Un quart des médecins doutent de l’utilité de certains vaccins
Comme dans la population générale, une proportion non négligeable de médecins est atteinte « d’hésitation vaccinale », selon les termes du Dr Verger, qui distingue deux catégories. La première, qui constitue 25 % de son échantillon, est constituée de médecins qui doutent de l’utilité de certains vaccins recommandés par les autorités, voire qui juge que les enfants sont vaccinés contre trop de maladies. « C’est évidemment très préoccupant. Cette attitude, plutôt pérenne qui ne découle pas, je pense, des polémiques, a un impact sur la recommandation de tous les vaccins ».
La deuxième catégorie est constituée de médecins qui expriment des doutes vis-à-vis de la sécurité de certains vaccins, controversés. « On peut penser que ces doutes ont été largement activés, entretenus, voire générés par les controverses qui ont eu lieu depuis une vingtaine d’années ». D’après les résultats de son enquête, en 2014, 10 % des médecins estimaient un lien « probable » entre la vaccination contre l’hépatite B et la sclérose en plaques. 6 % avaient le même raisonnement pour le vaccin anti-HPV. Le pourcentage grimpait à 30 % sur les effets délétères à long terme des adjuvants.
Démêler le vrai du faux
Paradoxalement, seulement 15 % des médecins estimaient qu’un lien était probable entre le vaccin antigrippal et le syndrome de Guillain Barré, note le Dr Verger, « or dans ce cas précis, un lien, certes rarissime, a été établi ! rappelle-t-il. Donc il semble qu’ils ne démêlent plus le vrai du faux. Ils lisent la presse, tombent sur des sites critiques voire réticents sur Internet et, ce n’est pas qu’ils font confiance à ces sources, mais ces informations contradictoires les perturbent. »
Or, les médecins jouent un rôle fondamental dans la vaccination. « Quand les patients ont à faire à des médecins hésitants, cela ne peut que renforcer leur propre hésitation. Il y a un cercle vicieux qu’il faut absolument interrompre. »

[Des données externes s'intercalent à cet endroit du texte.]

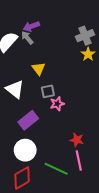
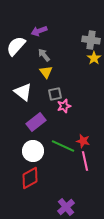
gray cross: (85, 36) -> (91, 40), turned 30
gray arrow: (27, 38) -> (44, 55), moved
green line: (56, 169) -> (63, 146), moved

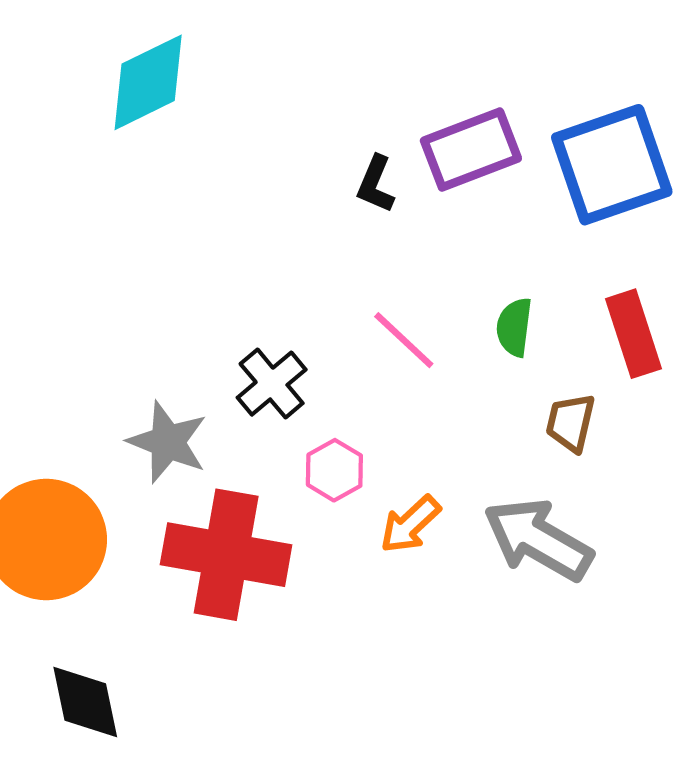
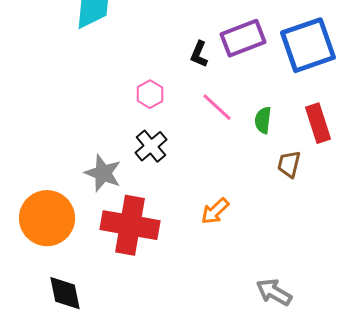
pink line: (404, 340) -> (217, 107), moved
pink hexagon: (334, 470) -> (150, 94), moved
gray arrow: (538, 540) -> (274, 292), moved, size x0.7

Savoir académique et savoir-faire
Pour ce faire, le chercheur préconise de renforcer la formation universitaire et la formation continue des médecins sur la vaccination. Mais les connaissances scientifiques ne sont pas les seules qui entrent en jeu : « Les médecins ne sont pas tous préparés à gérer des situations complexes et potentiellement conflictuelles avec leurs patients. ça demande de savoir communiquer des faits scientifique sans se laisser déstabiliser par les propos des patients. C’est difficile – tout le monde ne sait pas faire. Lors des séances de formation que nous avons organisées en PACA, certains médecins ont révélé qu’ils se sentaient complètement dépourvu face à certains patients très revendicatifs. » Pour le Dr Verger, « il faut aider ces médecins, on ne peut pas les laisser se dépatouiller seuls dans des situations aussi complexes. »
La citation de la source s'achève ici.